== What you are asked to do ==
Look through the records, and wherever the string "bóng" turns up, copy out that line.

[Saved entries]
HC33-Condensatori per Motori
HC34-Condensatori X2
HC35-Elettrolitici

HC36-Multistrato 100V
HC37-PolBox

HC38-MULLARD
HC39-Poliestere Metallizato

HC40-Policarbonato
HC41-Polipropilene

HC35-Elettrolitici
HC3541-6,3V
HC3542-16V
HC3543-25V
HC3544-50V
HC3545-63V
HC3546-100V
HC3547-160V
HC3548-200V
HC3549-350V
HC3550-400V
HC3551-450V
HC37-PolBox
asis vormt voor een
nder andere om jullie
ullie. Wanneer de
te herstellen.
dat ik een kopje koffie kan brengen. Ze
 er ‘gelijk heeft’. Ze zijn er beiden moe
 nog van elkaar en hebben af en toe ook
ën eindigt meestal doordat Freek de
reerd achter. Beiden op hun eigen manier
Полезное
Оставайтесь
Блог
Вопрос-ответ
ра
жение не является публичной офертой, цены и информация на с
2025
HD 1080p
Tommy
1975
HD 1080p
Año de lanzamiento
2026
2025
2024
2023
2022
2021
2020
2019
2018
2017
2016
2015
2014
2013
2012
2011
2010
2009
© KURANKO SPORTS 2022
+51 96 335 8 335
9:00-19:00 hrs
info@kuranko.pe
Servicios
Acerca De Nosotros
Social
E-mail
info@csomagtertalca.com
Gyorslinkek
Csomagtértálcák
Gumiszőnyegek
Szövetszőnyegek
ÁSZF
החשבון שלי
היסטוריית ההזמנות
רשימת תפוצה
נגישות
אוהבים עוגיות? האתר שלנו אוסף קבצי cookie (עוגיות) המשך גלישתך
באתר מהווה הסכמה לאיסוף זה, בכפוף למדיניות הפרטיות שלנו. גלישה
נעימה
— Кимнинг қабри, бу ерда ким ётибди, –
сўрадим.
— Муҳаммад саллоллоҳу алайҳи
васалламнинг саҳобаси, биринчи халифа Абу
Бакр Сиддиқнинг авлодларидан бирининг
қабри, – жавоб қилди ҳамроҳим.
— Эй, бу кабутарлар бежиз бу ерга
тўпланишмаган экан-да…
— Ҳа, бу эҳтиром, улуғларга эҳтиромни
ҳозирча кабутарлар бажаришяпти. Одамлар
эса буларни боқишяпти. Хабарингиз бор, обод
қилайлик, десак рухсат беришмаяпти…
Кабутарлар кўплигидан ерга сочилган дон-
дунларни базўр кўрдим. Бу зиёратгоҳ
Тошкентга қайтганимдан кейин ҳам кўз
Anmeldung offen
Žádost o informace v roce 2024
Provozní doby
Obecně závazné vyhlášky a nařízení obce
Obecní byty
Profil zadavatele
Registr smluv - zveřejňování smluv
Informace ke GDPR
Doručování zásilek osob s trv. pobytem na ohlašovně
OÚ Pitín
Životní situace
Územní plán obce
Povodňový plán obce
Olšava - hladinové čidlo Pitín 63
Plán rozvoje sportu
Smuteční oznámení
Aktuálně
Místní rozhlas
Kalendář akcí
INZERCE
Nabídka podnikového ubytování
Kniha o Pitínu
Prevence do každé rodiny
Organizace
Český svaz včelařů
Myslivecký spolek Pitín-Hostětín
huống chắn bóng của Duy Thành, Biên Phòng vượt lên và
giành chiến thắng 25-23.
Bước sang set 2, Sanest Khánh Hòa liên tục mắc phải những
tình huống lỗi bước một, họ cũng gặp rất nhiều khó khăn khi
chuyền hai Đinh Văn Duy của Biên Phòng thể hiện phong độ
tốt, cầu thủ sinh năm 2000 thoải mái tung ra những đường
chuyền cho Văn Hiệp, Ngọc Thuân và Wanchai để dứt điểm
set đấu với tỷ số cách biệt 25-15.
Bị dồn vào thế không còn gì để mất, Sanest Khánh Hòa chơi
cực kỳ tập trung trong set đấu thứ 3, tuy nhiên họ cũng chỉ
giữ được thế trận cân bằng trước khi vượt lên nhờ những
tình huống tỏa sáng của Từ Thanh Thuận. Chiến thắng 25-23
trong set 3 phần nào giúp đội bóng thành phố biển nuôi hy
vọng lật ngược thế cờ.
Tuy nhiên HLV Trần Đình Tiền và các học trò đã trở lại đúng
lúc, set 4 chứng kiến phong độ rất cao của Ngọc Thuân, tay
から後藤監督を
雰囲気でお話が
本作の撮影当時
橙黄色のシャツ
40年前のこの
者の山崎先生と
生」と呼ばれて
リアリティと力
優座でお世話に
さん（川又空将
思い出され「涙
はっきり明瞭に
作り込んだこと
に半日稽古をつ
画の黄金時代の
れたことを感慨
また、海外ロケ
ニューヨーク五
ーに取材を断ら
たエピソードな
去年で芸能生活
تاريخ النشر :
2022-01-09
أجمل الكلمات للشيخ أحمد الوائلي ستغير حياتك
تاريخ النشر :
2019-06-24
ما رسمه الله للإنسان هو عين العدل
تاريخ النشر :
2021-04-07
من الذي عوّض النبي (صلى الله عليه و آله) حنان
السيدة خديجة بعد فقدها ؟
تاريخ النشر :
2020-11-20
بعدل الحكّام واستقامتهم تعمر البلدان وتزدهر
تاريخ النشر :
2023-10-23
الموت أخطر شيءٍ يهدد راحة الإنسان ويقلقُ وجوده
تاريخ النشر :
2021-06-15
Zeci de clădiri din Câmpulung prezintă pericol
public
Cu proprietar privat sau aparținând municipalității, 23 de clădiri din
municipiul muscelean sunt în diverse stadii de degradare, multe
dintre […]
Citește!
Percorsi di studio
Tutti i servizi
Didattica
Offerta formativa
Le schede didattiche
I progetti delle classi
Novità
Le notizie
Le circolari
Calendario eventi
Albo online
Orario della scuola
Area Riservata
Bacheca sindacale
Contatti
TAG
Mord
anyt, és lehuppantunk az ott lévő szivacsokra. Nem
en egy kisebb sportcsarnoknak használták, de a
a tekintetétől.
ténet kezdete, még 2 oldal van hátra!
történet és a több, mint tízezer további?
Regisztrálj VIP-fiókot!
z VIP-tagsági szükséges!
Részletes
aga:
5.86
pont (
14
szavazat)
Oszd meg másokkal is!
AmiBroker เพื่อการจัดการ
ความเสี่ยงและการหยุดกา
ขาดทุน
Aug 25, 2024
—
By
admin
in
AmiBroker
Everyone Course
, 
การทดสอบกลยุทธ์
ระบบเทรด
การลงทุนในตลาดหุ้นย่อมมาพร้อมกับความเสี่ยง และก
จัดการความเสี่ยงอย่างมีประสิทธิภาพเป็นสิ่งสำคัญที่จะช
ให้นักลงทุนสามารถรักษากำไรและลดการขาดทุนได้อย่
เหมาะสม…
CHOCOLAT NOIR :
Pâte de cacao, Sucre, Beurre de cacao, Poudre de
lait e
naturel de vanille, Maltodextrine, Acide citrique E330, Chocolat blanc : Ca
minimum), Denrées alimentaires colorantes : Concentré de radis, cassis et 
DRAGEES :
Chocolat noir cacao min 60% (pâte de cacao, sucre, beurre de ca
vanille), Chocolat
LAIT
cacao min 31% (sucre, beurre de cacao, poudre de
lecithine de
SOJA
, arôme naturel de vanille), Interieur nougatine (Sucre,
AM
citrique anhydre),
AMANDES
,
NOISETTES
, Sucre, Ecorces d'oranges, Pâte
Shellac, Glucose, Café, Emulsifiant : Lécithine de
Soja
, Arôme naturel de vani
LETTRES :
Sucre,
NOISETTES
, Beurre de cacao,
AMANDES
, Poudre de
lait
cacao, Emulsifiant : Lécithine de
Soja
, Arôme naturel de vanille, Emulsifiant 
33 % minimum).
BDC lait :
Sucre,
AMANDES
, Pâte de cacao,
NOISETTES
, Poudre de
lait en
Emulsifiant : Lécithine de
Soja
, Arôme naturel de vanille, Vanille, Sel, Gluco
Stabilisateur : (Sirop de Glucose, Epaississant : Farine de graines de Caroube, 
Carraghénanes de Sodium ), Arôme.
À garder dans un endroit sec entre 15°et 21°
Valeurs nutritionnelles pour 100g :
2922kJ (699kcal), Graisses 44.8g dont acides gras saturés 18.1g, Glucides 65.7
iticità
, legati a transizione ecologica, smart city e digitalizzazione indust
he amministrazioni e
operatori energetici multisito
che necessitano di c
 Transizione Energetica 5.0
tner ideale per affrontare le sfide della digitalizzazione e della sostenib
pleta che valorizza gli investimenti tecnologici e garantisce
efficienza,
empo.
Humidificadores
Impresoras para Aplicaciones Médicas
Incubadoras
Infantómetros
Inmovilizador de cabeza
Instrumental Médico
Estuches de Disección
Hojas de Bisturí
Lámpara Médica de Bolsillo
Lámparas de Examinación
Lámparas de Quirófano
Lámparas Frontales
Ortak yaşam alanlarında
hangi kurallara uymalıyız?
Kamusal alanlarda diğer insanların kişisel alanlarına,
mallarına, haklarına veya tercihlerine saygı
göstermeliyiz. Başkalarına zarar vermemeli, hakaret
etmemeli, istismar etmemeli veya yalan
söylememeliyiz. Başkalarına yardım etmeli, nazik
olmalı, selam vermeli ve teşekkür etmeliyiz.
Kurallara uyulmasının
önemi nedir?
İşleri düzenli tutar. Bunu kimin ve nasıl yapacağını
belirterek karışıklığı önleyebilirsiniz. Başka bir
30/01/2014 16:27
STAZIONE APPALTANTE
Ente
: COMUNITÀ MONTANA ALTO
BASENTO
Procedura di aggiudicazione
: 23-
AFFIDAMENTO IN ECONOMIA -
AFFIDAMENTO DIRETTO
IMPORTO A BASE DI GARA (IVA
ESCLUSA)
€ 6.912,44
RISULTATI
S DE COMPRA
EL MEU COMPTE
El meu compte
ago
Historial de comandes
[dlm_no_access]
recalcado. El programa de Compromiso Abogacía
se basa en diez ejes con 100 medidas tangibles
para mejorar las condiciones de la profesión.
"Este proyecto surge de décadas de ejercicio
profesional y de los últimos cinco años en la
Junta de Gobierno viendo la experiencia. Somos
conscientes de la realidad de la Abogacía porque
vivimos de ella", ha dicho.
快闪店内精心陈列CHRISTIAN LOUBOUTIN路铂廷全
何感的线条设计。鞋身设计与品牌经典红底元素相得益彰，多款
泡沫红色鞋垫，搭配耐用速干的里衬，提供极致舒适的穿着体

== Solution to this exercise ==
huống chắn bóng của Duy Thành, Biên Phòng vượt lên và
trong set 3 phần nào giúp đội bóng thành phố biển nuôi hy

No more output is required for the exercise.